Having been a forest fire fighter for 17 years and holding a commercial pilot license, Robert has solid outdoors and map reading skills and knows how to deal with dicey situations.
However, he doesn’t carry an emergency beacon and his family only knows he’s made it through the next stretch when he gets to a town and can update his facebook page with pictures and stories of the days past.
Despite the remoteness of the trail, though, hikers do meet each other frequently as there’s only a limited time corridor this trail can be done in.
“There’s only been a few days where I’ve been hiking entirely on my own.”
As he comes through Leadville, CO, he has completed about 1,300 miles of his epic adventure and is down to one set of clothes with various layers.
“I just wear the same thing everyday, which is great freedom. I don’t have to choose anything.”
The one set includes his cycling shorts that co-function as underwear.
Robert reckons river crossings double up as underwear washing days when thru hiking.
I think he made that part up because I don’t remember a wall of funk greeting me when we met, but then again, he had probably already showered and washed his clothes by then – wearing only his rain coat so that everything else could go in the washer.
Having only one set of clothes helps keep the weight down. Starting out with a big pack and gear for all sorts of eventualities, Robert says he soon sent parcels to his sister, realising he had completely overpacked.
“I had a knee brace in there, which, if I needed a knee brace, I wouldn’t be able to be on the trail.”
Gaining experience as he went, he improved his planning skills to the degree that he can now largely avoid emergencies.
“Instead of packing for emergencies, you just preplan and avoid emergencies, which is probably one of the best things to keep the weight down.”
His pack is now down to 20 pounds, excluding food and water.

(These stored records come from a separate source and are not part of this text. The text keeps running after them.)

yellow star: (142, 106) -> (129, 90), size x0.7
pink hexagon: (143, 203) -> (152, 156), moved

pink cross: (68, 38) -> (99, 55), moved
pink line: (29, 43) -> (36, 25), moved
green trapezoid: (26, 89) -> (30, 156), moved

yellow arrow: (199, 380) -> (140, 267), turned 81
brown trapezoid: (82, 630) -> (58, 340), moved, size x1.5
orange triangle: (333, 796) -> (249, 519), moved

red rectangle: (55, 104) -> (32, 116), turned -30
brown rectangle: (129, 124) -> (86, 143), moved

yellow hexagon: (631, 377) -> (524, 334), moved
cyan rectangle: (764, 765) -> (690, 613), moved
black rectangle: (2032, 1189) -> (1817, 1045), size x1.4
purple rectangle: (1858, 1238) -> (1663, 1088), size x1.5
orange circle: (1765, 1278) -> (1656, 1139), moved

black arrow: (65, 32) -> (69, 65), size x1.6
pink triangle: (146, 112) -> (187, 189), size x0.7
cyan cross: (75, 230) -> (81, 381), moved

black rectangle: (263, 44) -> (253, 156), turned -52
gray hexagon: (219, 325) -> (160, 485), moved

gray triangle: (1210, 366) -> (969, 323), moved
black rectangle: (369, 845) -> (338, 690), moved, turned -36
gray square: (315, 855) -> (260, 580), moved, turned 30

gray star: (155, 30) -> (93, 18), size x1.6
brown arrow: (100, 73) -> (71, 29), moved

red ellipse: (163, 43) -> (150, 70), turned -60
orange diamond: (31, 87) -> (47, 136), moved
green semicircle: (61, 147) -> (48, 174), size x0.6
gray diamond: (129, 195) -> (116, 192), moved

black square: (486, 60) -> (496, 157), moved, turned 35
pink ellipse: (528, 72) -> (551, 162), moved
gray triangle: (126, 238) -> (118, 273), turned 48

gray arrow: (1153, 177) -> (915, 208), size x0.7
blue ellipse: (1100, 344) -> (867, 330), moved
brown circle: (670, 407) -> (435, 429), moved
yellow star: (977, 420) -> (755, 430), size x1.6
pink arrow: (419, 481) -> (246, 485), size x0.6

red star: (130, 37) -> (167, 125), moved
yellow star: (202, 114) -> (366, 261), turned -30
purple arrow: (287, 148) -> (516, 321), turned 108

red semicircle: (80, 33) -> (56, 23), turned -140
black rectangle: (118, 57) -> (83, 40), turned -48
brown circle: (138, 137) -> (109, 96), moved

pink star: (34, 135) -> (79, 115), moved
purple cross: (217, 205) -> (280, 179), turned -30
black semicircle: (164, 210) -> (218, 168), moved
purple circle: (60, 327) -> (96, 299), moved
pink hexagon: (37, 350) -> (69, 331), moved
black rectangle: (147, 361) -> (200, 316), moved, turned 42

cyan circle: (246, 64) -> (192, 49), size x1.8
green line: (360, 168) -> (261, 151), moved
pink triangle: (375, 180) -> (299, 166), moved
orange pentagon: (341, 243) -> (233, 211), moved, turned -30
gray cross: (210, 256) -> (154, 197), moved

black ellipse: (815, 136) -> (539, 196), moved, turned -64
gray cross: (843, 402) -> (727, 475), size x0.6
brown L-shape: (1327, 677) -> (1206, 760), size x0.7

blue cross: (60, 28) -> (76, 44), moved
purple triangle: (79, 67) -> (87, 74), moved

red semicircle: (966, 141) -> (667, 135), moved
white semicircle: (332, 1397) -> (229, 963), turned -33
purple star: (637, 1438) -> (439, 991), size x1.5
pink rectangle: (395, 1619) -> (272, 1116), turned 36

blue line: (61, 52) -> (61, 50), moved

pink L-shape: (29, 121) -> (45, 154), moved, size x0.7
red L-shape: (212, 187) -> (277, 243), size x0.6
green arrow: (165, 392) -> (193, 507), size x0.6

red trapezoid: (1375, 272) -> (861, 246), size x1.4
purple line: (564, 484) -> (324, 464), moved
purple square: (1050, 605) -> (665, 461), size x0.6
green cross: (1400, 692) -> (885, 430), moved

And despite all the challenges, Robert is keen to extend his time on the trail. Having bought an orchard in Canada, he has time to hike while the trees grow and is moving faster than planned, giving him extra room to play.
The CDT runs to the Glacier National Park on the US border with Canada, but his true goal is a Canadian mountain his parents used to take him to as a kid.
“They are both teachers, so they had the summers off and they’d stick us all in a van […] and bring us out to the mountains for a month.”
Mt. Assiniboine is another few hundred miles of thru hiking along the Canadian Great Divide Trail, and trekking out to that mountain means more to Robert than just ending his journey at the Canadian border.
“I can’t wait to get there and see it again. Even in the crappy times, that’s what I think about is getting back there.”
“There is a neat little waterfall that comes off one of the adjacent mountains into a pool and there are always these little trout in the pool and I can always catch them. So that’s where I’m going, to catch those little trout.”